The day before was Mother’s Day. Helen always laughed that the day was cooked up by Hallmark to sell cards. My brother and I always sent her a card on Mother’s Day. Brother Edwin was away in the army and I was a busy rector of an Episcopal Church. Neither of us was home for dinner on that Mother’s Day. Helen died after going to bed on Mother’s Day, 1959.

She told us that she had travelled to Cuba for a fun filled vacation in the 20s. Pictures show her crouching donning a catcher’s mit, playing in the streets with her girl friends wearing the clothes of a 1920s flapper girl. She was always smiling and playful.

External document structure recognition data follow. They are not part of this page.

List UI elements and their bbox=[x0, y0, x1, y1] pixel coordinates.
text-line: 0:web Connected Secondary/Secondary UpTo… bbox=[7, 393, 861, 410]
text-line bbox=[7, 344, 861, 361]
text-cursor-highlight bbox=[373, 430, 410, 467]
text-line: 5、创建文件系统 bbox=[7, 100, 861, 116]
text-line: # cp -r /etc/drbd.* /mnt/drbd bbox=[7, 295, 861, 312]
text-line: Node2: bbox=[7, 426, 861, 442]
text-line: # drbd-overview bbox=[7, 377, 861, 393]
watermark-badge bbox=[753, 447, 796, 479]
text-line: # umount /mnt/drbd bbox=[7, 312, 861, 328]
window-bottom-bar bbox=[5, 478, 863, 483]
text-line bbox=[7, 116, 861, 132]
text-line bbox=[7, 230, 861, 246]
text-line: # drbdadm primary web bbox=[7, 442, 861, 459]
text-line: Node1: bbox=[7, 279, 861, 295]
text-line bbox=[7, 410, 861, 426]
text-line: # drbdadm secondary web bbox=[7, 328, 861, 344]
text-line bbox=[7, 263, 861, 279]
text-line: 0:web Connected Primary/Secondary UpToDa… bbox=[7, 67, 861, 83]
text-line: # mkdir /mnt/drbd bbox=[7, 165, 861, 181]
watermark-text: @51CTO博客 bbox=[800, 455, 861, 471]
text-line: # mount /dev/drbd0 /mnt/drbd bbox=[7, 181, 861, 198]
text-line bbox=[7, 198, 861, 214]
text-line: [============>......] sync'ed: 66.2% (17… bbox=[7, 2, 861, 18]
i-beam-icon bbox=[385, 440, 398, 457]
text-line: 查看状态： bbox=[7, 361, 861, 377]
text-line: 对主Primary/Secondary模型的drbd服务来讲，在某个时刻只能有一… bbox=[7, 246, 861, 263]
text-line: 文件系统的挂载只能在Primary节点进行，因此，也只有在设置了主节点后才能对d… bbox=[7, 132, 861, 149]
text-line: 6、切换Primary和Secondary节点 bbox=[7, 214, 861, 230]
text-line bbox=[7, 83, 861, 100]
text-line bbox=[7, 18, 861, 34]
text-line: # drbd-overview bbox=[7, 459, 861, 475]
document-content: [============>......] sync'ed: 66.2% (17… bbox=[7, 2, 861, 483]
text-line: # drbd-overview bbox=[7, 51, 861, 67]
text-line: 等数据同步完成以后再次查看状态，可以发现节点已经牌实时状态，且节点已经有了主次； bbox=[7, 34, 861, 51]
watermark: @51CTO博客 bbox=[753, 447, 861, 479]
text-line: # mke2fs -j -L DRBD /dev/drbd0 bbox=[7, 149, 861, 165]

Sadly I know nothing of how she got along with her mother and dad. Her father Henry Louis Reinemann worked in bars and restaurants and worked his last years as a janitor in Schrafft’s restaurants in Manhattan. In retirement he lived part time with us in Brooklyn and part time with his son Louis and his wife Hattie in New Jersey. He died in the late 1940s.

Helen’s mother was Emma Reinemann. There are pictures of her with white hair, a matronly figure holding babies, probably Edwin or me. She committed suicide sometime in the 1930s.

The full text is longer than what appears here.